====== SUPPLIED ENTRIES ======
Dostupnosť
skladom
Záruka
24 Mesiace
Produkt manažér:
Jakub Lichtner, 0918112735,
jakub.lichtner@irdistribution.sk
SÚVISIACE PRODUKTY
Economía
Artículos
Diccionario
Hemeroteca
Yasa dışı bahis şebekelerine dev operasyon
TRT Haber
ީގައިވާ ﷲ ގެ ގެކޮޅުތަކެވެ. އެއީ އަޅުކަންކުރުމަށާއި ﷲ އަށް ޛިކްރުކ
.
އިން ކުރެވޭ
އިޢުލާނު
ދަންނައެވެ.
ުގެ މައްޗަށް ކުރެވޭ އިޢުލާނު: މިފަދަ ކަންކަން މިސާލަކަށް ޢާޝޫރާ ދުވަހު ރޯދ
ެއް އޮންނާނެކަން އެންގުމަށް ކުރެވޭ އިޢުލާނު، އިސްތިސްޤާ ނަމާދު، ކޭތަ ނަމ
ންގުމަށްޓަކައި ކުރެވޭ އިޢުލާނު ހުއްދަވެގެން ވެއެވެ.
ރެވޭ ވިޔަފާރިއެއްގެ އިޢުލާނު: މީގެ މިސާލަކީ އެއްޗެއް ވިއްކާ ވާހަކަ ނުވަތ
======
====== SUPPLIED ENTRIES ======
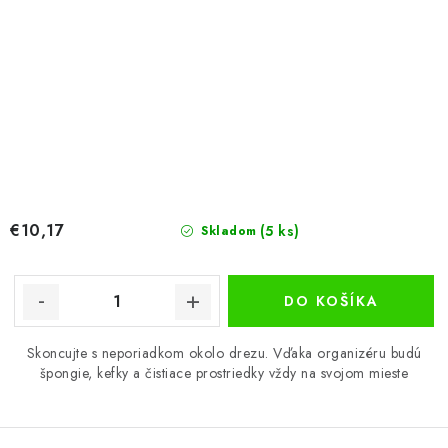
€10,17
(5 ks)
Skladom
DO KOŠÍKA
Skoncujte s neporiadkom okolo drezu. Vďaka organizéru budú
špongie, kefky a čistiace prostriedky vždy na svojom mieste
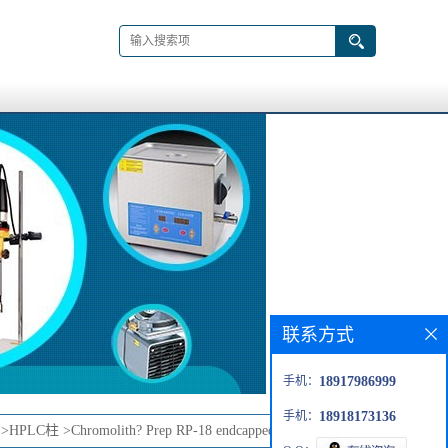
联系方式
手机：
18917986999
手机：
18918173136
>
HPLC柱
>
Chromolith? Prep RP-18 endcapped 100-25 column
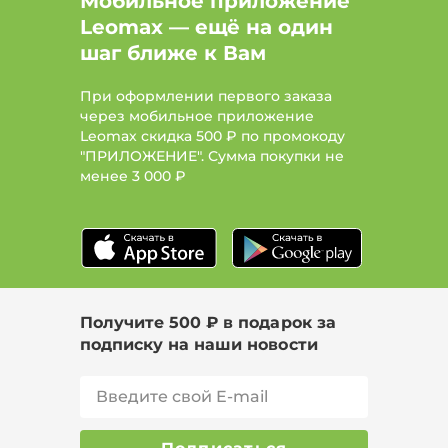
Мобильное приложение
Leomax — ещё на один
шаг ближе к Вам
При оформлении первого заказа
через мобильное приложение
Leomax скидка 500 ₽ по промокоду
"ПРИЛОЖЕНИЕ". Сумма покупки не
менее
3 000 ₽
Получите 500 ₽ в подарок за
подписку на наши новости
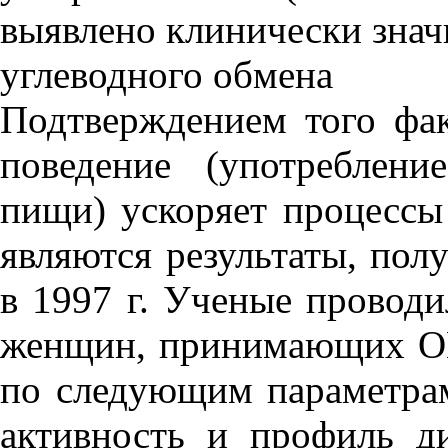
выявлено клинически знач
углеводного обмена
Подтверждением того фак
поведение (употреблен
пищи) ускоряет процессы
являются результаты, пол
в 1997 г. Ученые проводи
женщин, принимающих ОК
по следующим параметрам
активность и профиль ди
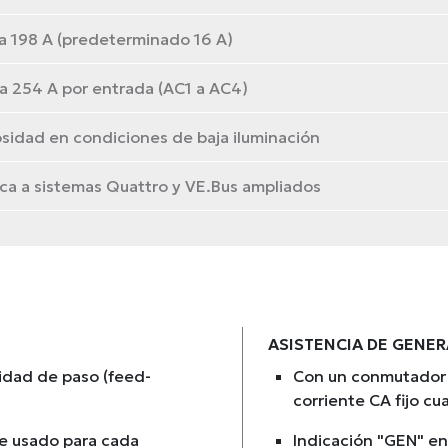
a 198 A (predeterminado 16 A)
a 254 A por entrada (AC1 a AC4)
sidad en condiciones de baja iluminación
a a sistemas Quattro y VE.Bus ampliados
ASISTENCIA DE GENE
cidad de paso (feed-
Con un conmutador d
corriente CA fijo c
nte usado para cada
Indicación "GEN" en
======
====== SUPPLIED ENTRIES ======
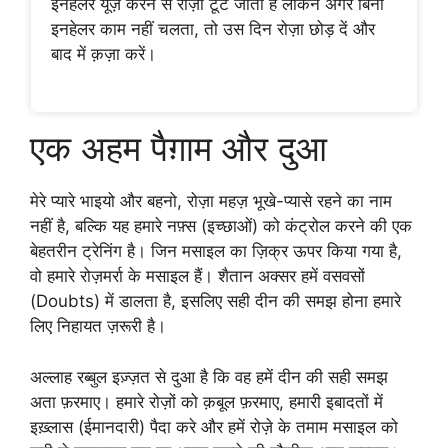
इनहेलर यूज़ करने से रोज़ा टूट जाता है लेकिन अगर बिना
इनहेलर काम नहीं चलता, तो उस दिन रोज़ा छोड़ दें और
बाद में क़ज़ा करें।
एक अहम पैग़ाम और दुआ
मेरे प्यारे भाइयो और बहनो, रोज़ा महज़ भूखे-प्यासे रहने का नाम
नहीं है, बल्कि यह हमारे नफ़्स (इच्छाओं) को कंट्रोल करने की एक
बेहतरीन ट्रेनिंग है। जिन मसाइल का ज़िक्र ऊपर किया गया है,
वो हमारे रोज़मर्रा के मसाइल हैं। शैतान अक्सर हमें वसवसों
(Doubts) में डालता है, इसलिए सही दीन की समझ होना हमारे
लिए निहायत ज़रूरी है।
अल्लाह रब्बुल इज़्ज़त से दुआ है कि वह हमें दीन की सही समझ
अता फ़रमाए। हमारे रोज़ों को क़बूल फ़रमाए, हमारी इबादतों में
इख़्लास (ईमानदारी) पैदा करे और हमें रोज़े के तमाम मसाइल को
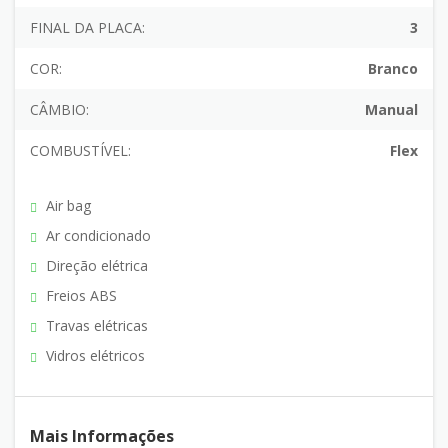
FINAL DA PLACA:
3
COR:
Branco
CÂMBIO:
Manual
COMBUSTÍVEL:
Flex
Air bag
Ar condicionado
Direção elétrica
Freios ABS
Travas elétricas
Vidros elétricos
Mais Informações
======
== WHAT YOU SHOULD DO ==
Give again the lines of the listing above that run from the one with "मेरे प्यारे भाइयो" up to and including the one with "Mais Informações". Keep them exact and omit the pictures.

== SOLUTION TO THIS EXERCISE ==
मेरे प्यारे भाइयो और बहनो, रोज़ा महज़ भूखे-प्यासे रहने का नाम
नहीं है, बल्कि यह हमारे नफ़्स (इच्छाओं) को कंट्रोल करने की एक
बेहतरीन ट्रेनिंग है। जिन मसाइल का ज़िक्र ऊपर किया गया है,
वो हमारे रोज़मर्रा के मसाइल हैं। शैतान अक्सर हमें वसवसों
(Doubts) में डालता है, इसलिए सही दीन की समझ होना हमारे
लिए निहायत ज़रूरी है।
अल्लाह रब्बुल इज़्ज़त से दुआ है कि वह हमें दीन की सही समझ
अता फ़रमाए। हमारे रोज़ों को क़बूल फ़रमाए, हमारी इबादतों में
इख़्लास (ईमानदारी) पैदा करे और हमें रोज़े के तमाम मसाइल को
FINAL DA PLACA:
3
COR:
Branco
CÂMBIO:
Manual
COMBUSTÍVEL:
Flex
Air bag
Ar condicionado
Direção elétrica
Freios ABS
Travas elétricas
Vidros elétricos
Mais Informações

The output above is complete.